Tout d’abord, c’est une bonne nouvelle ! Pour la première fois, le sujet existe. Jusqu’à présent, nous entendions dire que les personnes votent mais pas les colis. Manifestement les choses changent et même peut-être assez rapidement.
Examinons les propositions en détail.
Le programme de Nathalie Kosciusko-Morizet expose sur ce sujet des propositions dans différents chapitres.
Tout d’abord dans le chapitre sur les déplacements. NKM propose de faire de Paris la ville des véhicules propres. « L’achat de véhicules utilitaires électriques sera encouragé et les modes alternatifs à la route seront privilégiés, notamment la Seine, pour le transport des marchandises ».
Le chapitre sur l’amélioration de la vie des parisiens inclus un chapitre sur l’amélioration de la circulation et la lutte contre la pollution. NKM propose « des trottoirs intelligents, un réseau de capteurs de pollution, et un centre pilote pour la logistique urbaine ». Ce n’est pas nécessairement précis mais c’est là une très grande avancée.
Les 10 engagements pour mieux respirer comportent des mesures très claires et tout à fait nouvelles pour Paris. « Interdire Paris aux poids-lourds et aux cars les plus polluants. Des restrictions à la circulation seront imposées, dès 2017, pour les poids-lourds et les cars les plus polluants. » Cette proposition s’apparente à la création d’une Low Emission Zone, qui existe déjà dans de nombreuses villes européennes dont Londres. Concernant Paris, cette mesure peut également aider à la rationalisation de la distribution.
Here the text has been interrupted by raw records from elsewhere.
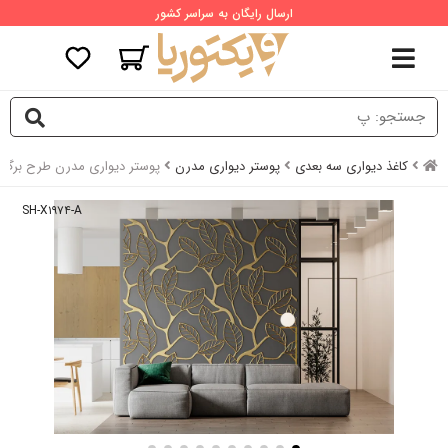
ارسال رایگان به سراسر کشور
کاغذ دیواری سه بعدی
پوستر دیواری مدرن
پوستر دیواری مدرن طرح برگ ا
SH-X۱۹۷۴-A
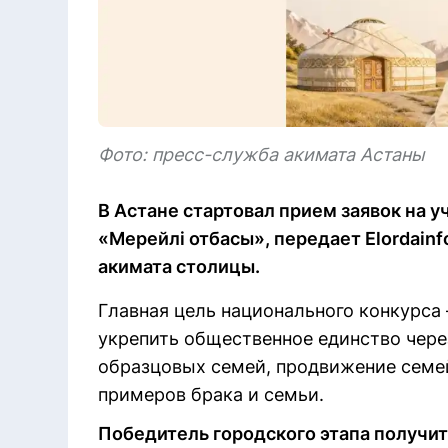
Фото: пресс-служба акимата Астаны
В Астане стартовал прием заявок на 
«Мерейлі отбасы», передает Elordainf
акимата столицы.
Главная цель национального конкурса 
укрепить общественное единство чере
образцовых семей, продвижение семе
примеров брака и семьи.
Победитель городского этапа получит 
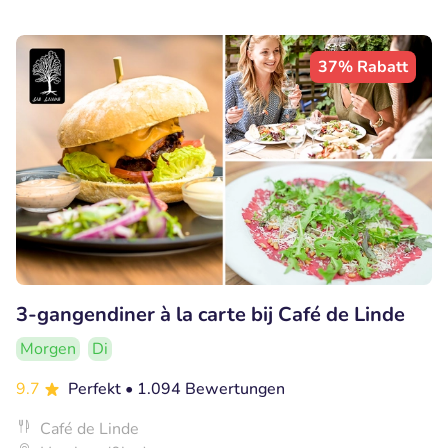
37% Rabatt
3-gangendiner à la carte bij Café de Linde
Morgen
Di
9.7
Perfekt
• 1.094 Bewertungen
Café de Linde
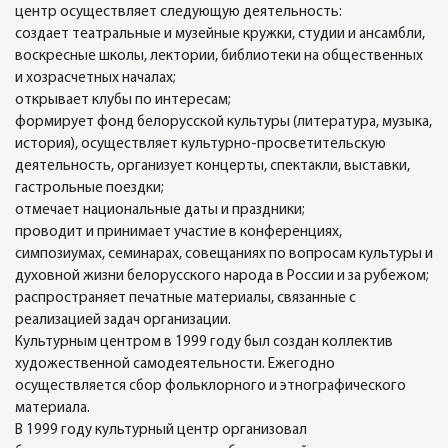
центр осуществляет следующую деятельность:
создает театральные и музейные кружки, студии и ансамбли,
воскресные школы, лектории, библиотеки на общественных
и хозрасчетных началах;
открывает клубы по интересам;
формирует фонд белорусской культуры (литература, музыка,
история), осуществляет культурно-просветительскую
деятельность, организует концерты, спектакли, выставки,
гастрольные поездки;
отмечает национальные даты и праздники;
проводит и принимает участие в конференциях,
симпозиумах, семинарах, совещаниях по вопросам культуры и
духовной жизни белорусского народа в России и за рубежом;
распространяет печатные материалы, связанные с
реализацией задач организации.
Культурным центром в 1999 году был создан коллектив
художественной самодеятельности. Ежегодно
осуществляется сбор фольклорного и этнографического
материала.
В 1999 году культурный центр организовал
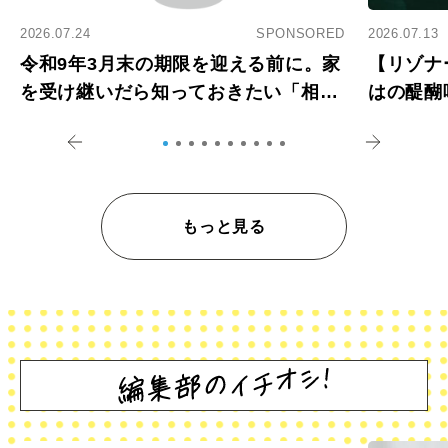
2026.07.24
SPONSORED
2026.07.13
令和9年3月末の期限を迎える前に。家
【リゾナ
を受け継いだら知っておきたい「相続
はの醍醐
登記の義務化」
アペロ
もっと見る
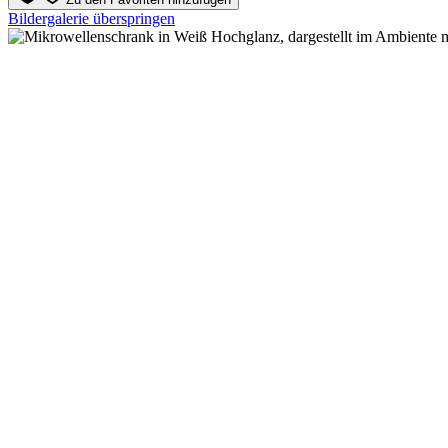
Bildergalerie überspringen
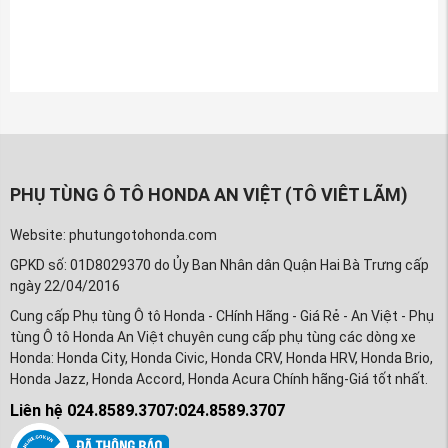
PHỤ TÙNG Ô TÔ HONDA AN VIỆT (TÔ VIÊT LÃM)
Website: phutungotohonda.com
GPKD số: 01D8029370 do Ủy Ban Nhân dân Quận Hai Bà Trưng cấp
ngày 22/04/2016
Cung cấp Phụ tùng Ô tô Honda - CHính Hãng - Giá Rẻ - An Việt - Phụ
tùng Ô tô Honda An Việt chuyên cung cấp phụ tùng các dòng xe
Honda: Honda City, Honda Civic, Honda CRV, Honda HRV, Honda Brio,
Honda Jazz, Honda Accord, Honda Acura Chính hãng-Giá tốt nhất.
Liên hệ 024.8589.3707:024.8589.3707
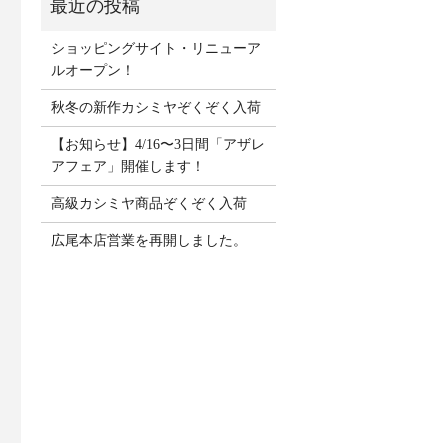
ショッピングサイト・リニューア
ルオープン！
秋冬の新作カシミヤぞくぞく入荷
【お知らせ】4/16〜3日間「アザレ
アフェア」開催します！
高級カシミヤ商品ぞくぞく入荷
広尾本店営業を再開しました。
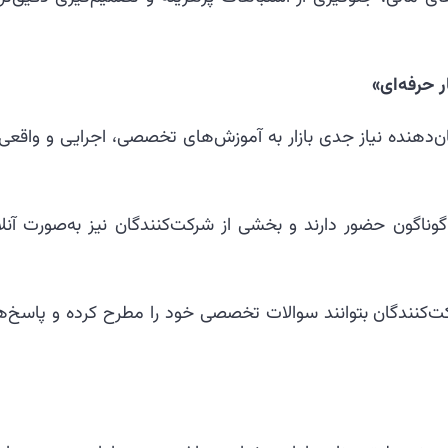
ر حرفه‌ای»
ان‌دهنده نیاز جدی بازار به آموزش‌های تخصصی، اجرایی و واقعی
 گوناگون حضور دارند و بخشی از شرکت‌کنندگان نیز به‌صورت آنلا
ت‌کنندگان بتوانند سوالات تخصصی خود را مطرح کرده و پاسخ‌ه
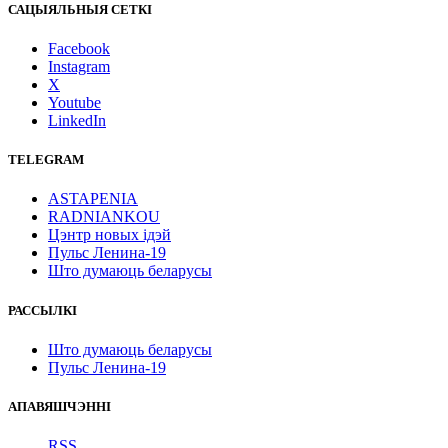
САЦЫЯЛЬНЫЯ СЕТКІ
Facebook
Instagram
X
Youtube
LinkedIn
TELEGRAM
ASTAPENIA
RADNIANKOU
Цэнтр новых ідэй
Пульс Ленина-19
Што думаюць беларусы
РАССЫЛКІ
Што думаюць беларусы
Пульс Ленина-19
АПАВЯШЧЭННІ
RSS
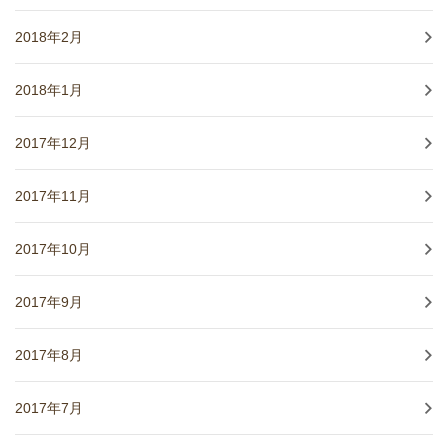
2018年2月
2018年1月
2017年12月
2017年11月
2017年10月
2017年9月
2017年8月
2017年7月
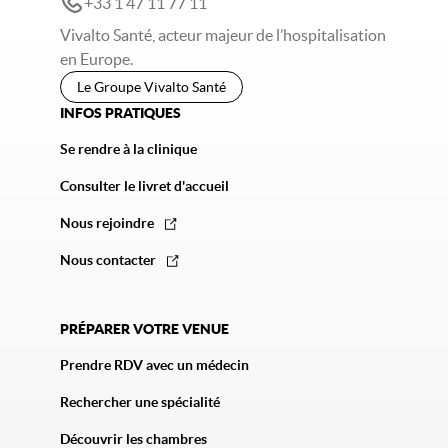
+33 1 47 11 77 11
Vivalto Santé, acteur majeur de l’hospitalisation
en Europe.
Le Groupe Vivalto Santé
INFOS PRATIQUES
Se rendre à la clinique
Consulter le livret d'accueil
Nous rejoindre
Nous contacter
PRÉPARER VOTRE VENUE
Prendre RDV avec un médecin
Rechercher une spécialité
Découvrir les chambres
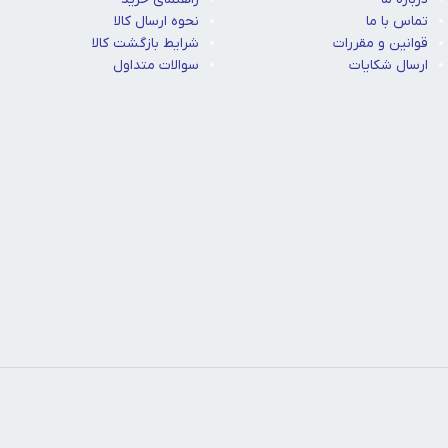
تماس با ما
نحوه ارسال کالا
قوانین و مقررات
شرایط بازگشت کالا
ارسال شکایات
سوالات متداول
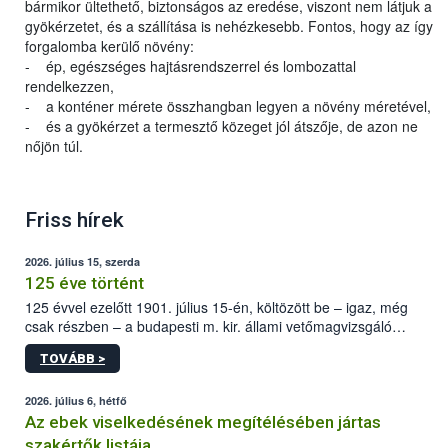
bármikor ültethető, biztonságos az eredése, viszont nem látjuk a
gyökérzetet, és a szállítása is nehézkesebb. Fontos, hogy az így
forgalomba kerülő növény:
- ép, egészséges hajtásrendszerrel és lombozattal
rendelkezzen,
- a konténer mérete összhangban legyen a növény méretével,
- és a gyökérzet a termesztő közeget jól átszője, de azon ne
nőjön túl.
Friss hírek
2026. július 15, szerda
125 éve történt
125 évvel ezelőtt 1901. július 15-én, költözött be – igaz, még
csak részben – a budapesti m. kir. állami vetőmagvizsgáló
állomás a Kis Rókus utca 15. szám alatti, Czigler Győző által
TOVÁBB >
tervezett új épületébe.
2026. július 6, hétfő
Az ebek viselkedésének megítélésében jártas
szakértők listája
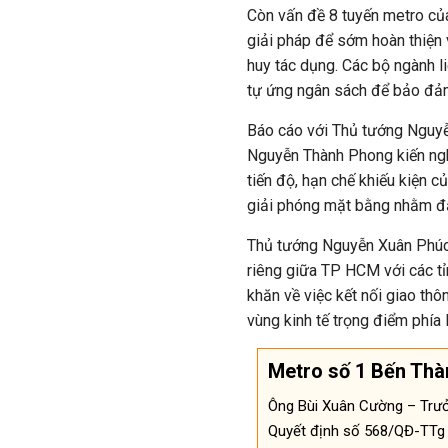
Còn vấn đề 8 tuyến metro củ
giải pháp để sớm hoàn thiện v
huy tác dụng. Các bộ ngành 
tự ứng ngân sách để bảo đảm
Báo cáo với Thủ tướng Nguyễ
Nguyễn Thành Phong kiến ng
tiến độ, hạn chế khiếu kiện 
giải phóng mặt bằng nhằm đẩ
Thủ tướng Nguyễn Xuân Phúc 
riêng giữa TP HCM với các t
khăn về việc kết nối giao thô
vùng kinh tế trọng điểm phía
Metro số 1 Bến Thàn
Ông Bùi Xuân Cường – Trưở
Quyết định số 568/QĐ-TTg 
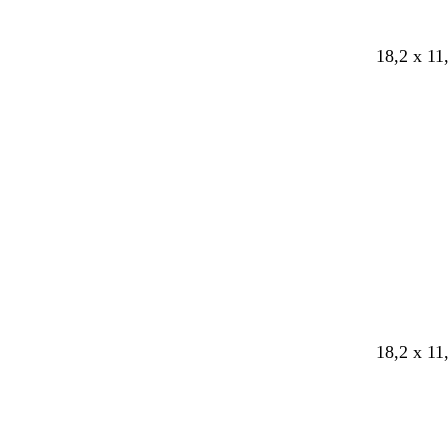
18,2 x 11
Cargando
18,2 x 11
Cargando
Ce chapitre mentionne également la volonté de doubler le bonus écologique pour les TPE et artisans, la création de bornes de recharge rapide. Le programme de NKM prévoit également, dans ce chapitre, l’interdiction des livraisons bruyantes à partir de 22h. Cela signifie-t-il que la porte est ouverte au développement des livraisons de nuit non bruyantes ? Il est également prévu « la création de nouvelles plates-formes de livraison pour limiter le nombre de camions dans Paris ». Ces plates-formes s’apparentent à des centres de consolidation et le message est donc clair.
Enfin, le programme de NKM prévoit la réalisation d’un nouveau quartier Bercy Charenton, qui alliera « commerce de proximité, artisanat, recherche et pôle logistique ».
Examinons maintenant le projet d’Anne Hidalgo. Anne Hidalgo nous rapproche tout d’abord de l’histoire notamment concernant l’importance du lien entre logistique et approvisionnement. « depuis l’Antiquité, la maîtrise de l’approvisionnement alimentaire est la clé du développement des villes ». Anne Hidalgo nous expose le risque pour elle sur l’approvisionnement de Paris en cas de blocage des transports ou de pénurie de carburant.
Le chapitre transports et déplacements comprend des propositions claires. « Je veux traiter le problème des poids lourds. Je souhaite diminuer leurs nuisances, et fixer l’objectif de 50 % des livraisons du dernier kilomètre en mode non diesel en 2017, pour atteindre le zéro diesel en 2020. Je lancerai des projets de plateformes « fleuve et fer », à l’image des premières réalisations réussies dans ce domaine au cours de la mandature précédente. Avec la profession, je travaillerai sur des dispositifs facilitant le stationnement pour livraison comme, par exemple, des applications de réservation de la place. ». L’utilisation de modes alternatifs à la route et la réduction des véhicules poids-lourds au diesel est donc bien à l’ordre du jour.
Le chapitre du programme d’Anne Hidalgo sur le commerce et l’artisanat évoque clairement le sujet des livraisons urbaines.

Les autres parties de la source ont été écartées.